Text: Andrew Velichko
Studs to the protective helmet device created by the War Department, allowing you to see the three-dimensional image that is broadcast with digital cameras, as well as labeling objects. As long as that person is not very similar to the "killer robot". (Photo by Noah Shachtman / Wired.)
Project Soldier Centric Imaging via Computational Cameras effort (SCENICC) presented by the Office of Advanced Research (DARPA), which is part of the U.S. Department of Defense.
SCENICC — binocular device that helps to see the space on the 360? with a coverage area of a width of about a kilometer. There's also instant 10x zoom. Furthermore, the device has a system targeting, identification and marking objects (including designation threats) tracing shells and other similar properties.

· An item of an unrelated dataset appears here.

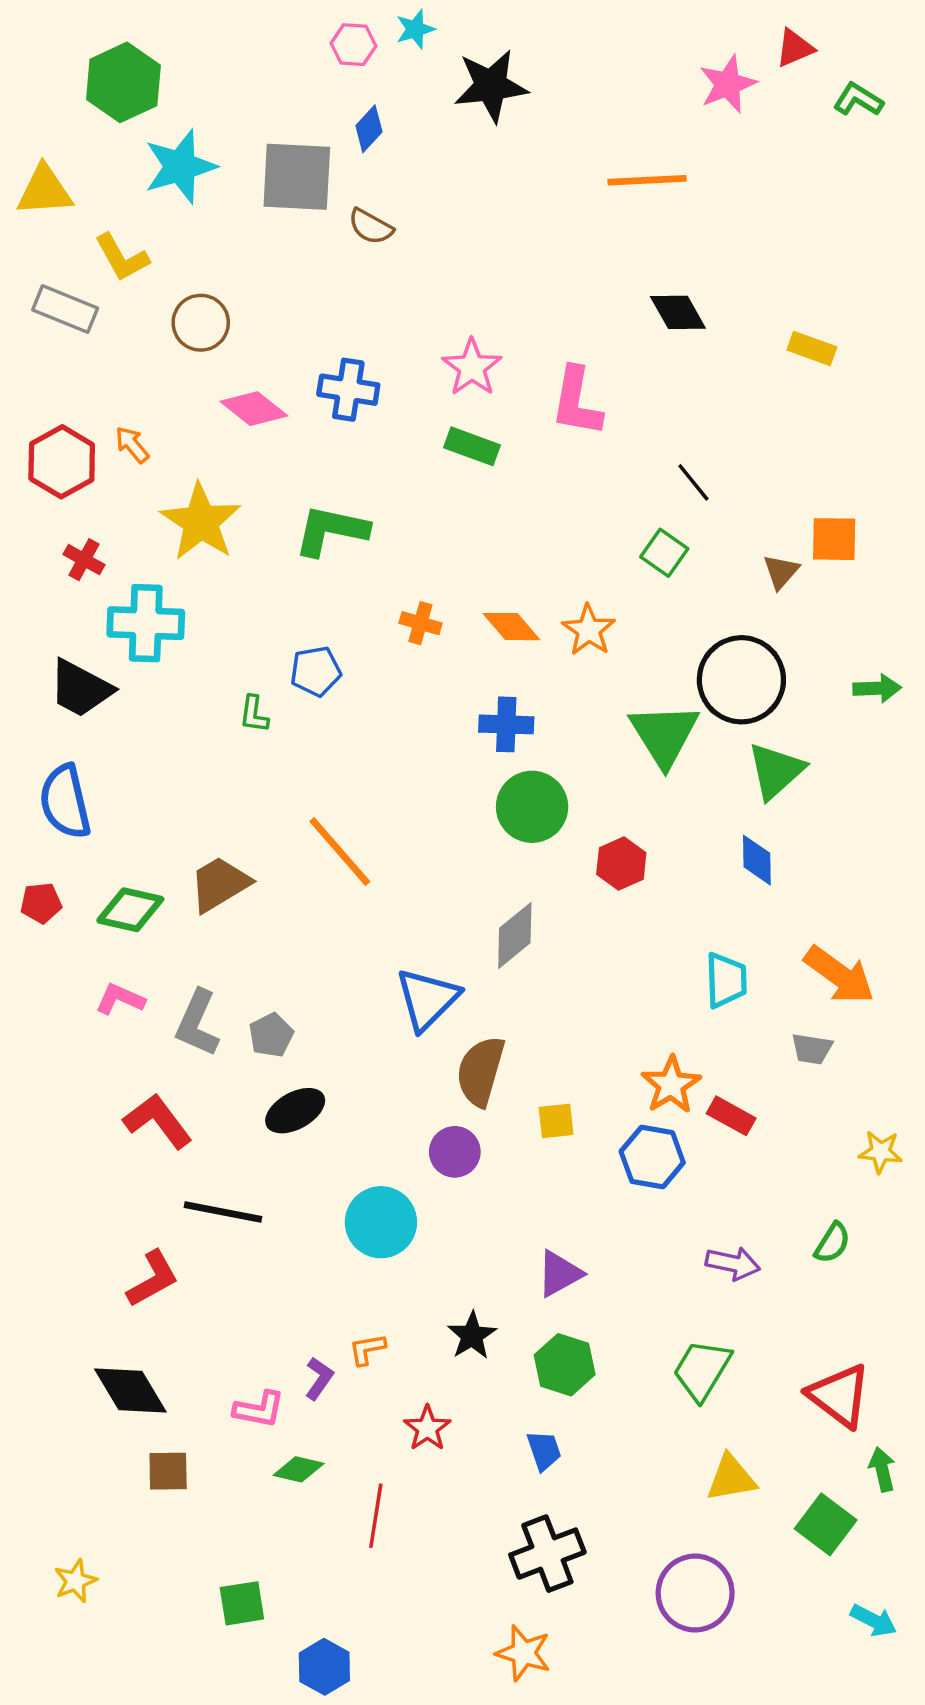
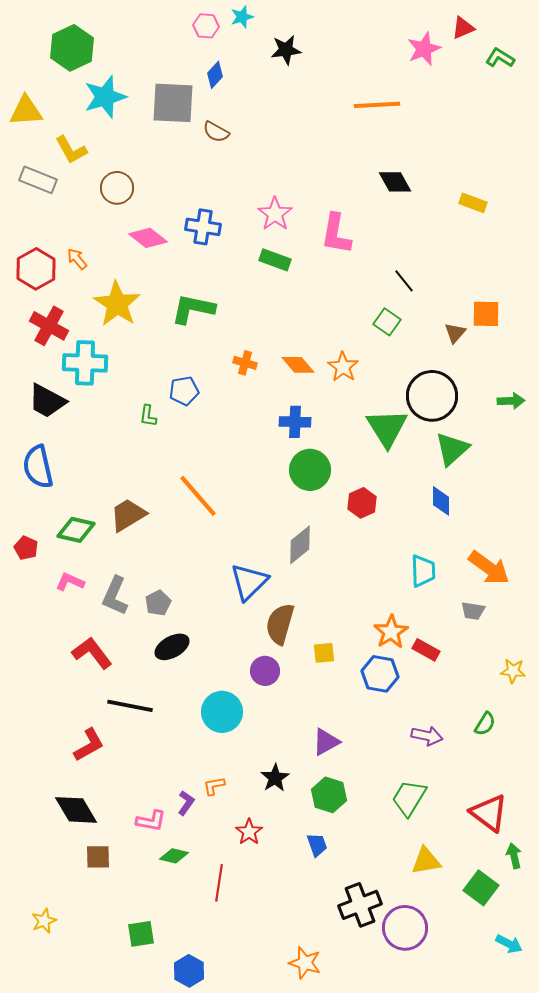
black star: (491, 86) -> (286, 50), size x0.7
red cross: (84, 560) -> (49, 326), size x1.6
red pentagon: (41, 903) -> (26, 548), moved, turned 30
black cross: (547, 1554) -> (360, 905), moved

Device weighs only 700 grams, its trouble-free operation can be achieved during the "24-plus hours in normal conditions." Management mechanism is still unknown, but certainly hand fighter involved in this will not be.
The required data must come from other similar instruments, and reconnaissance assets — such as drones, unmanned aerial vehicles. Not much, however, it is clear how well a person can handle these flows of information, especially in the heat of battle.
In the case of the successful implementation of the project (which can take up to four years) development system can compete with Nett Warrior, which is projected just three companies: Raytheon, Rockwell Collins and General Dynamics. Nett Warrior involves the creation of a set of gadgets that are placed on the body of a soldier and combine digital maps, computers and radio communications.
Needless, SCENICC replace "advanced" talkies based smartphone or other mobile communications equipment, now being developed in the bowels of the Ministry.